Pape Diouf après sa garde à vue: « J’ai été couvert de boue »

Pape Diouf après sa garde à vue: « J’ai été couvert de boue »

Au lendemain de sa libération après 36 heures de garde à vue, Pape Diouf, ancien président de l’OM interrogé dans le cadre de l’enquête sur des transferts présumés frauduleux à Marseille, a réservé son premier entretien à rmcsport.fr dans lequel il s’interroge encore sur la pertinence de sa garde à vue. Et sur la manière dont la justice a traité « son cas ».

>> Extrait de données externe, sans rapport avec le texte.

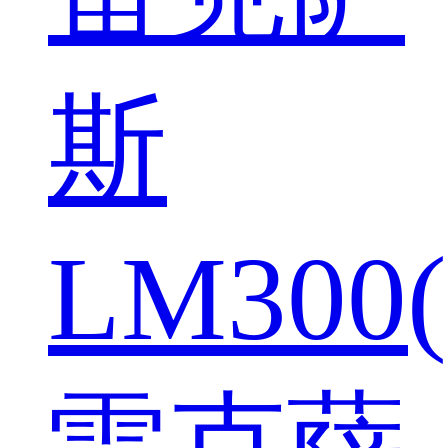
斯
LM300(
雷克萨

Pape, comment s’est déroulée votre garde à vue ?

J’ai presque envie de dire très bien si je me limite à la manière dont j’ai été interrogé par les policiers qui ont été d’une grande cordialité et correction, et la manière dont les Marseillais m’ont accueilli dans les geôles.

Et sinon ?…

Sinon, je suis absolument ébouriffé, étonné, surpris d’avoir été dans cette affaire, dans cette garde à vue puisqu’à la sortie des 36 heures, je suis incapable de vous donner la moitié d’un grief qui m’aura été fait. Je dis bien la moitié, je pourrais même dire le huitième d’un grief qui m’a été fait. Ni sur des documents que j’aurais signé ou pas, ni sur des décisions que j’aurais prises lors de ma présidence et qui requerraient une explication. Absolument rien de tout cela. Aujourd’hui encore, Je me pose des questions. Je me demande encore si le droit c’est ça. J’ai le plus grand respect, la plus grande considération pour l’institution judiciaire mais vue la manière dont les choses se sont passées pour moi, je me détourne carrément de cette justice.

Avez-vous le sentiment qu’une simple convocation aurait fait l’affaire ?

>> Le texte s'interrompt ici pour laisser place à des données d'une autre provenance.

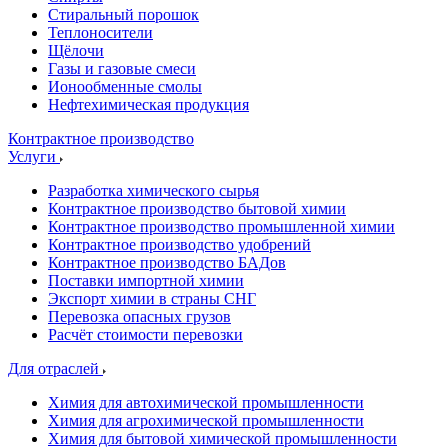
Стиральный порошок
Теплоносители
Щёлочи
Газы и газовые смеси
Ионообменные смолы
Нефтехимическая продукция
Контрактное производство
Услуги
Разработка химического сырья
Контрактное производство бытовой химии
Контрактное производство промышленной химии
Контрактное производство удобрений
Контрактное производство БАДов
Поставки импортной химии
Экспорт химии в страны СНГ
Перевозка опасных грузов
Расчёт стоимости перевозки
Для отраслей
Химия для автохимической промышленности
Химия для агрохимической промышленности
Химия для бытовой химической промышленности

J’ai presque envie de dire une convocation à ma discrétion, en me demandant le jour où je serais disponible. C’est vous dire à quel point les questions qui m’ont été posées servaient à la compréhension de l’instruction, et non pas à me clouer au pilori ou me reprocher quoi que ce soit. Rien ne m’a été reproché. Du reste, dans les attitudes et les propos des policiers, je sentais qu’ils avaient la conviction de ne pas pouvoir tirer quoi que ce soit de moi, pour ne pas dire que j’étais complètement en dehors de toute action délictueuse.

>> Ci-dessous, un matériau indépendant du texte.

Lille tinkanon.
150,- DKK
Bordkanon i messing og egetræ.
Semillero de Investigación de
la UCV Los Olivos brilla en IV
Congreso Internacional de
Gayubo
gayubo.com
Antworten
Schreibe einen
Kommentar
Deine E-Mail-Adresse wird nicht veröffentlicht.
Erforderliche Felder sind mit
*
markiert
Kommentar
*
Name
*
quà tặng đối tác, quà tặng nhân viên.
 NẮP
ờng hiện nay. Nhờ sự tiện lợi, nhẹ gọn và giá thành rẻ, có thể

A aucun moment, on ne vous a « cuisiné » sur un transfert en particulier ?

Ni le transfert de Samir Nasri, dont j’aurai l’occasion de toute façon de parler et de reparler définitivement, ni le transfert de Drogba, puisque là aussi il paraît que cela a été dit, ni de rien du tout. Rien dans la gestion antérieure qui a été la mienne n’a été véritablement évoqué, n’a été dit. Les seules questions dont j’ai été l’objet, c’étaient, à la limite, des questions de compréhension. Comment on gère un club ? Comment on fait un transfert ? Comment on peut signer un contrat ? Comment on peut le prolonger ?

Qu’est-ce qui vous a le plus blessé durant cette garde à vue ?

C’est quand on se dit que tout ce qu’on a fait dans sa vie, dans une seule décision, on vous la salit. C’est ça qui m’a le plus touché, le plus déchiré et m’amènera à dire ce que je pense. Je ne suis pas de ceux qui disent qu’il faut laisser la justice faire son travail. Je ne suis pas dans ce type de clichés. Je respecte la justice, mais dans cette affaire-là, cette institution s’est complètement manquée car moi, en ce qui me concerne, rien ne m’a été reproché. Pas un seul.

Vous a-t-on donné des explications ou précisions ?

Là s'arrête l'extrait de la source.